# Stored data entries
============================================================
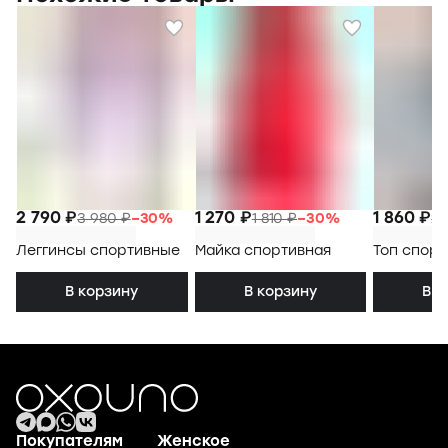
2 790 ₽
1 270 ₽
1 860 ₽
3 980 ₽
−
30
%
1 810 ₽
−
30
%
2 
Леггинсы спортивные
Майка спортивная
Топ спор
В корзину
В корзину
В к
Покупателям
Женское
============================================================
# The problem
Send back the entries above exactly. Skip the images.

# The completed task
2 790 ₽
1 270 ₽
1 860 ₽
3 980 ₽
−
30
%
1 810 ₽
−
30
%
2 
Леггинсы спортивные
Майка спортивная
Топ спор
В корзину
В корзину
В к
Покупателям
Женское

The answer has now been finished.